SalomãoZoppi amplia oferta de exames oncológicos O rede de laboratórios SalomãoZoppi ampliou recentemente sua linha de exames para diagnóstico e orientação terapêutica de diversos tipos de sangue. Desde outubro, os pacientes têm à disposição os painéis multigênicos OncoScreen, que agregam diversos tipos de sequenciamento de segunda geração em único exame. Com isso, o médico pode ter uma visão mais ampla e precisa da unicidade do tumor e dos genes que favorecem ou dificultam terapia individualizada com as drogas-alvo. Atualmente, os exames são voltados para diagnóstico de câncer de pulmão, mama, estômago (GIST) e cólon, mas outros tipos de tumores devem ser incluídos em breve.

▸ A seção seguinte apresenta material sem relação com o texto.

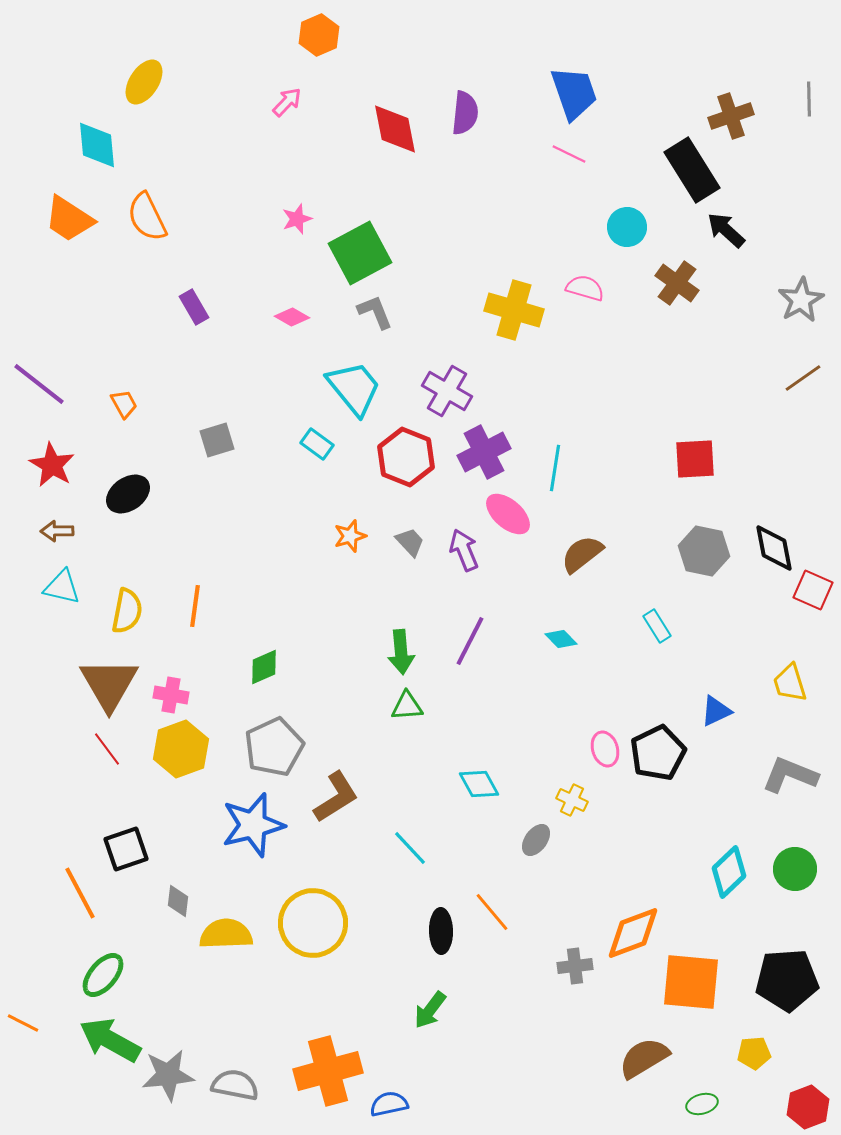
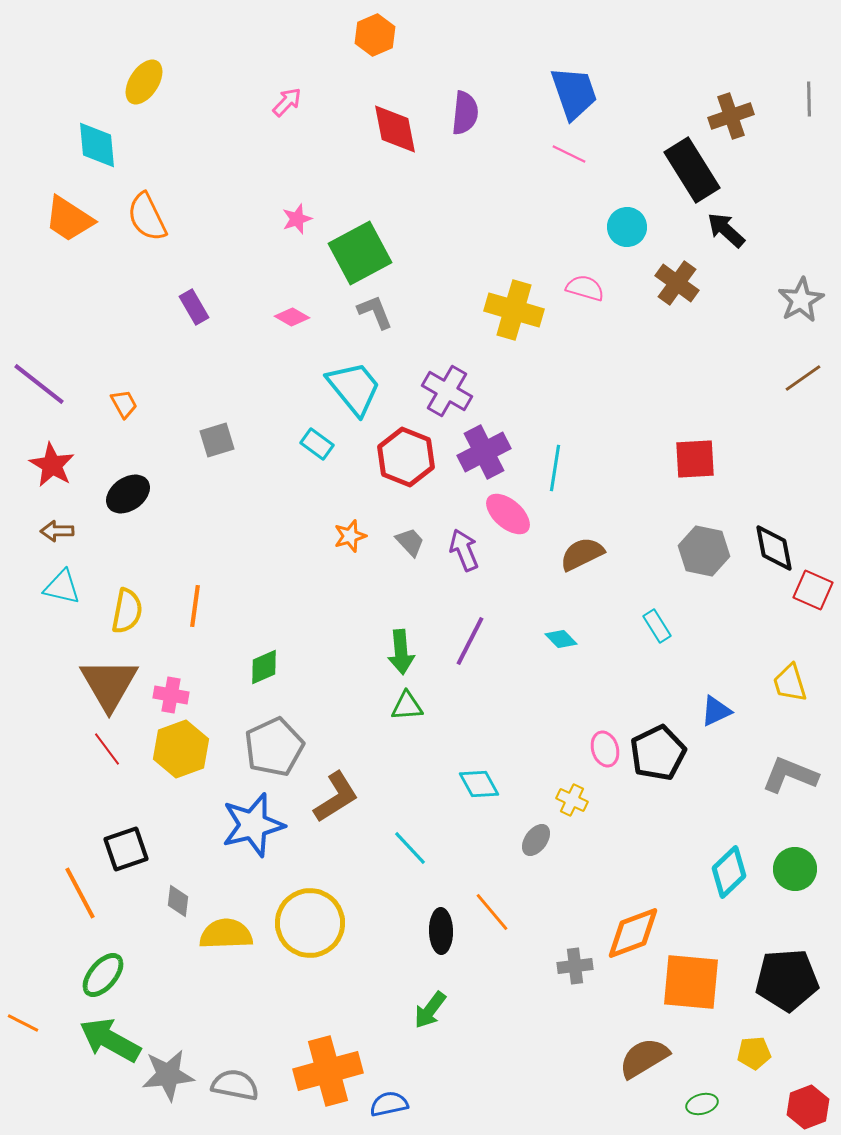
orange hexagon at (319, 35): moved 56 px right
brown semicircle at (582, 554): rotated 12 degrees clockwise
yellow circle at (313, 923): moved 3 px left
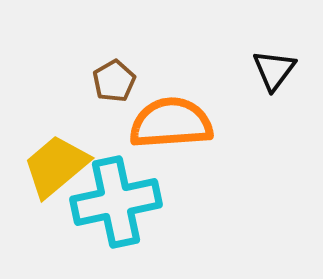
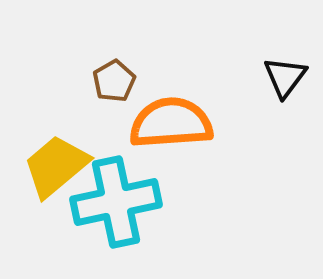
black triangle: moved 11 px right, 7 px down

Novo teste para detecção do câncer de próstata Um teste para identificar, a partir de um exame de urina, a presença da proteína engrailed-2 (EN2) deve estar disponível no mercado a partir do ano que vem. O exame, desenvolvido por pesquisadores da Universidade de Surrey, na Grã-Bretanha, será útil no diagnóstico de câncer de próstata. Resultados dos estudos conduzidos no desenvolvimento do teste mostraram que ele tem uma precisão duas vezes maior que o PSA, principal exame realizado hoje para o diagnóstico de tumores de próstata. Outra vantagem do novo exame é que ele dificilmente acusa falsos positivos. Com a novidade, espera-se que os pacientes passem a ser menos submetidos a procedimentos invasivos, como biópsias desnecessárias, uma vez que o teste apontará a extensão da doença. O teste será fabricado e comercializado pelo laboratório britânico Rodox. A novidade ainda não recebeu aprovação das agências reguladoras.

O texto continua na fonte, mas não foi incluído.